Their physical adaptations are equally remarkable. “They spend most of their time in trees, and the way their wrist bones are developed for flexibility allows them to go up and down trees in either direction. They’ll come down a tree head first, which most animals won’t do,” Pipero said.
But the species faces serious threats. Habitat loss from deforestation, agricultural expansion, and poaching have pushed red pandas to endangered status. WCS has been working to protect them and their habitat in China and Myanmar since 1910, with over 115 years of on-the-ground conservation work.
“If you save this iconic species, you save a lot of other species too that aren’t as well known,” Pipero said.

A diverse community of runners and walkers
Among the runners of the 5K is Jessica Stahmer, a 34 year-old Bronx resident and nine-year zoo member. She ran the 5K for the second year in a row.

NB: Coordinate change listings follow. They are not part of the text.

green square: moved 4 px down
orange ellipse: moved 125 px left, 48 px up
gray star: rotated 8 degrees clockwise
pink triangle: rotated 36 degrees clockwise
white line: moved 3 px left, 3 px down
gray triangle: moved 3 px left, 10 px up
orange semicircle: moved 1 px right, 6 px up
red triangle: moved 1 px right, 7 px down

“I’m really proud that we have a world class zoo 10 minutes from where I live,” she said. “It’s one of the reasons I love living in New York.”

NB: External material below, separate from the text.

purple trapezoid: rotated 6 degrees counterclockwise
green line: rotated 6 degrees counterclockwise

City Council Member Amanda Farías, who also completed the 5K alongside her boyfriend, who is a runner, said she participated because, “Anything around conservation of certain species that are endangered. It’s like our duty”.
Farías also called on city and state leaders to put resources behind that mission. “Funding is where it’s at,” she said. “We need to be able to put our money and our wallets in the right places.”

For YouTuber Casey Neistat, who chaperoned his seven-year-old to the walk with his classmates, the Bronx Zoo holds personal memories: “The Bronx Zoo was one of the first places I visited when I was a little kid on a school trip,” he said. “I didn’t grow up in the city, so my earliest childhood memories of coming to New York were to come to the Bronx Zoo. So it’s fun to bring my little ones here.”
And for seven-year-old Theodore Stromstedt, who completed the walk with his father Christopher, the lesson of the day was already sinking in. Asked what he knew about red pandas, he didn’t hesitate: “They climb a lot. They move their ankles a lot when they climb down trees.” Asked if that made him want to protect them, his answer was simple: “Because they’re so cute.”
For those inspired to get involved with wildlife conservation, Pipero’s advice was straightforward: reduce waste, support clean water, use public transit, and raise your voice with political leaders to protect wild spaces. “All those little steps that each individual takes,” he said, “they add up to really big change over time.”